The State’s health services watchdog is worried that people who have never smoked will start using e-cigarettes as they become more socially acceptable.
The Health Information and Quality Authority (Hiqa) is also concerned that non-smokers who vape will switch to tobacco cigarettes.
Hiqa is the first authority in the EU to examine the cost-effectiveness of e-cigarettes as an intervention to assist people in giving up smoking.
It has advised the Health Minister Simon Harris to await results of ongoing vaping trials before deciding whether to recommend e-cigarettes.
Hiqa found that almost one in three people use e-cigarettes in their attempt to stop smoking, even though there is insufficient evidence to “reliably” show they work.
E-cigarettes are not advocated by the HSE as a means of quitting because of a lack of long-term data on their safety, but it does provide behavioural support to those using e-cigarettes in their attempts to quit.
Hiqa is concerned that the widespread promotion of e-cigarettes by health professionals could have the effect of normalising nicotine consumption, or act as a “gateway” to using tobacco, for new generations of people who never smoked.
There are around 820,000 smokers in Ireland, and half of them make at least one attempt to quit each year. Around €40m is spent every year on helping people to stop smoking.

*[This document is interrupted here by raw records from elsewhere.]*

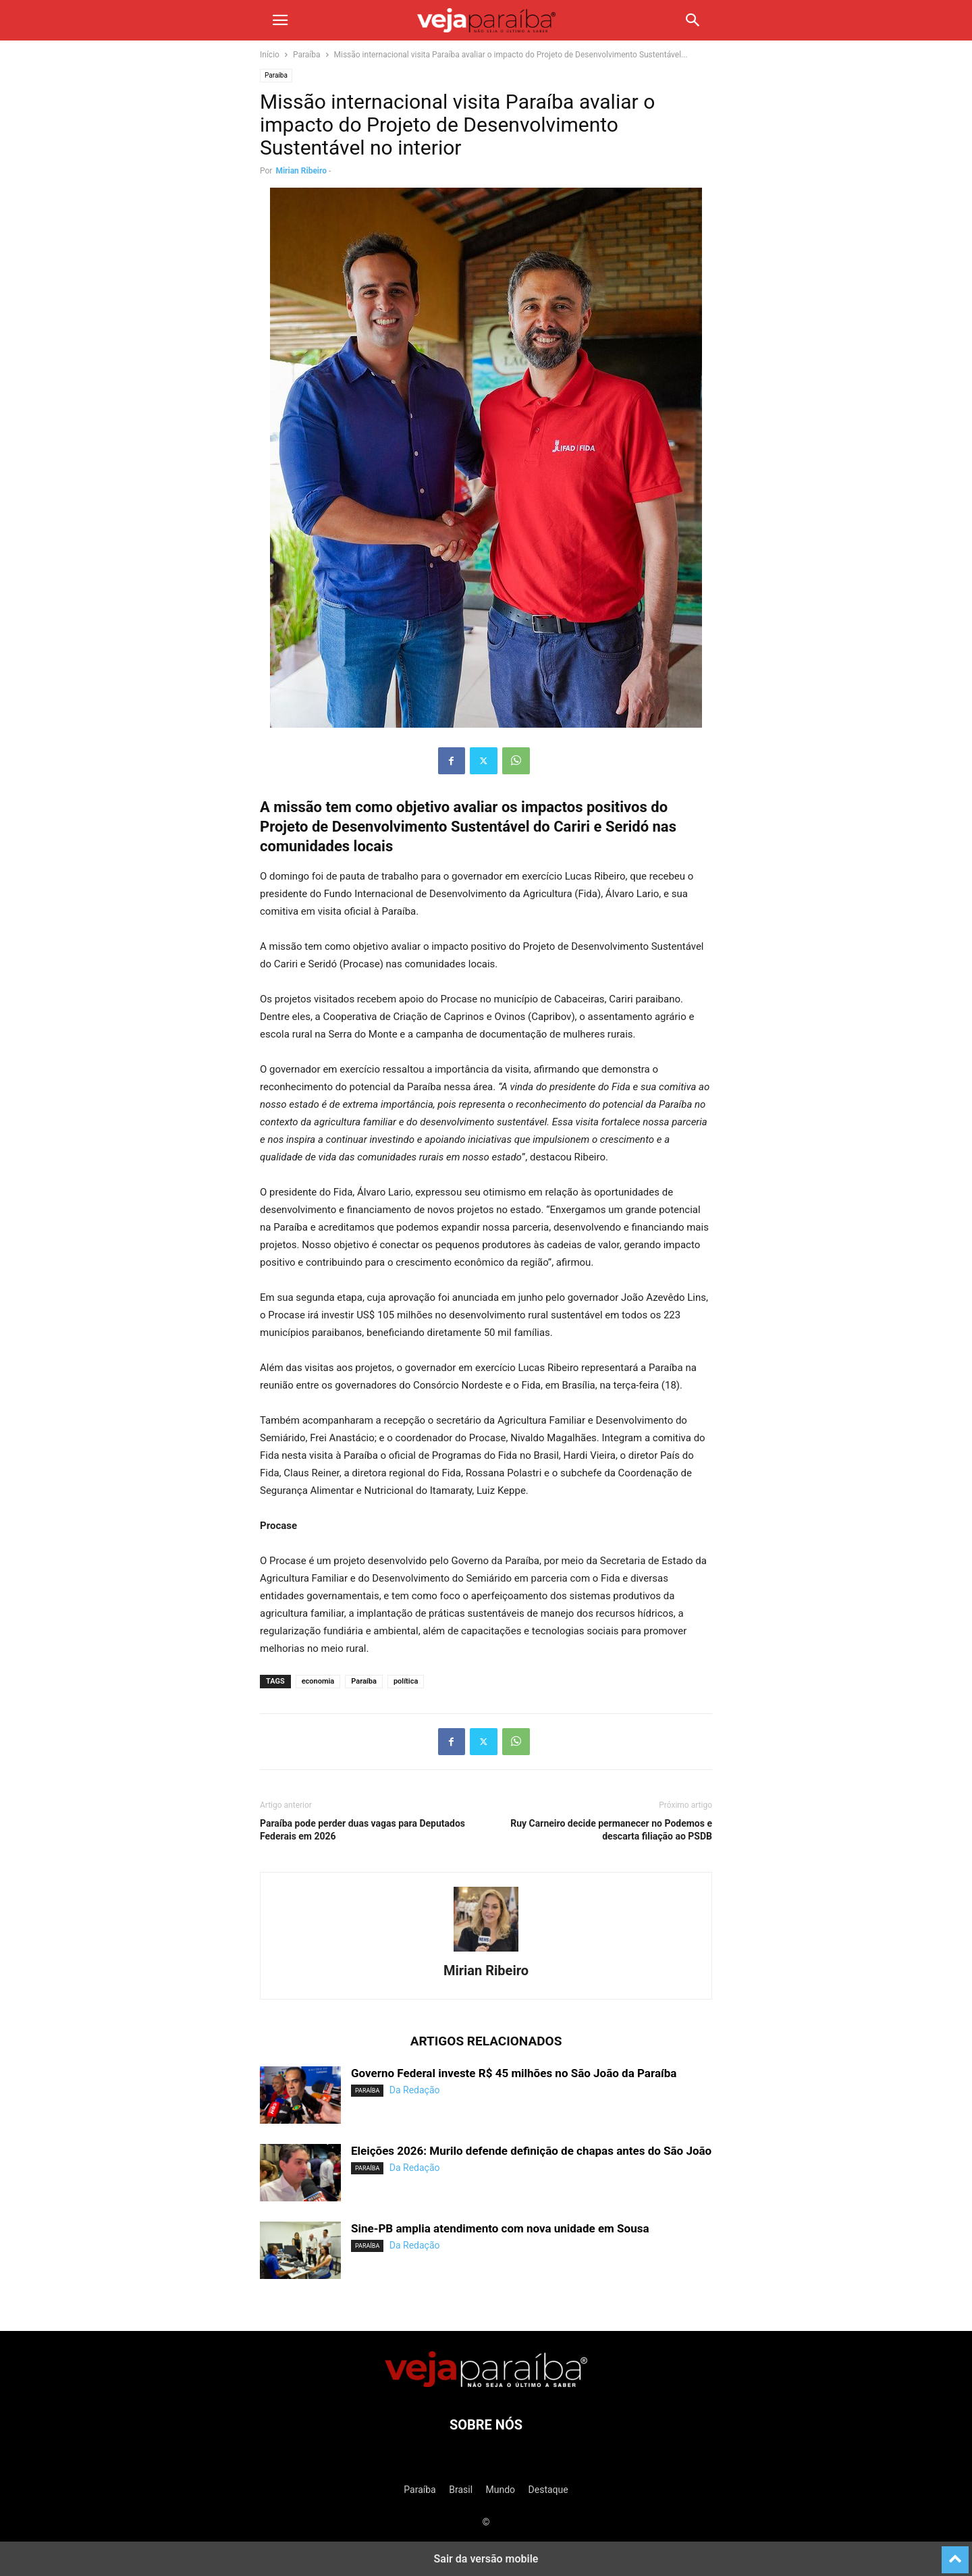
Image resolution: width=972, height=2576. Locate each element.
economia (318, 1681)
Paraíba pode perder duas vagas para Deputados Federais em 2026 (362, 1830)
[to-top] (955, 2553)
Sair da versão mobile (486, 2558)
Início (269, 54)
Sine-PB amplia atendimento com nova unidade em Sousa (500, 2228)
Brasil (461, 2489)
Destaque (548, 2489)
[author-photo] (486, 1951)
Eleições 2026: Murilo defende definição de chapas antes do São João (531, 2150)
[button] (280, 20)
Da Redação (414, 2090)
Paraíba (307, 54)
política (406, 1681)
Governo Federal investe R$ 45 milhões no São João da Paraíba (513, 2073)
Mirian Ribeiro (301, 171)
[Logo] (486, 2384)
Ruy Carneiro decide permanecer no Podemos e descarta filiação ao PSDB (611, 1830)
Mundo (501, 2489)
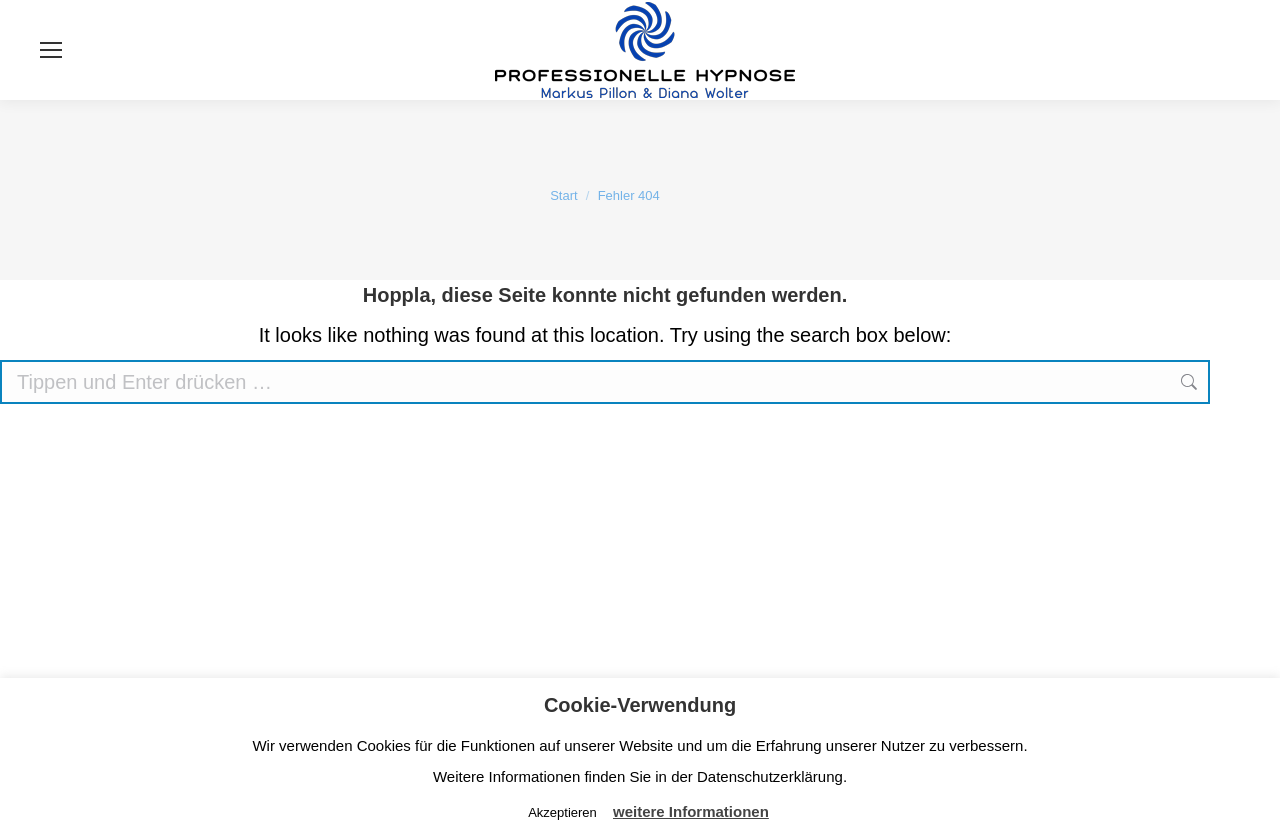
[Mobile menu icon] (51, 50)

Hiqa said State investment in interventions to help people quit smoking not only works but is good value for money.
It found that varenicline was the most effective single therapy and recommended it be used alone or with nicotine patches. The prescription-only medicine reduces the urge to smoke and relieves withdrawal symptoms.

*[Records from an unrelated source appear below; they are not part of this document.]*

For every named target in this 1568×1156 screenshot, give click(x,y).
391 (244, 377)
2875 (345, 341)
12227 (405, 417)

Hiqa’s director of health technology, Dr Máirín Ryan, said using varenicline, together with nicotine replacement therapy, is more than 3.5 times as effective as using no active medication.
However, the combination therapy would add €7m to the annual cost of providing smoking interventions.
The study found that e-cigarettes and using varenicline, either alone or in combination with nicotine replacement therapy, were the most cost-effective strategies.
Hiqa said pregnant women who smoke should be given counselling to help them stop.
Vape Business Ireland said the report points to the “many positives” for the 29% of adult smokers who choose to vape as an alternative to smoking.
The group’s spokesman, Alan Buckley, responded to Hiqa’s concern about vaping being a gateway to smoking.
He said: “The department’s Healthy Ireland survey shows that 99.9% of vapers are ex-smokers, so we remain unclear where this concern comes from as the report does not in itself provide any research or even anecdotal evidence to back this up.”
Minister of state for health promotion Marcella Corcoran Kennedy said they have a responsibility to ensure smokers who want to quit are provided with the best chance of success.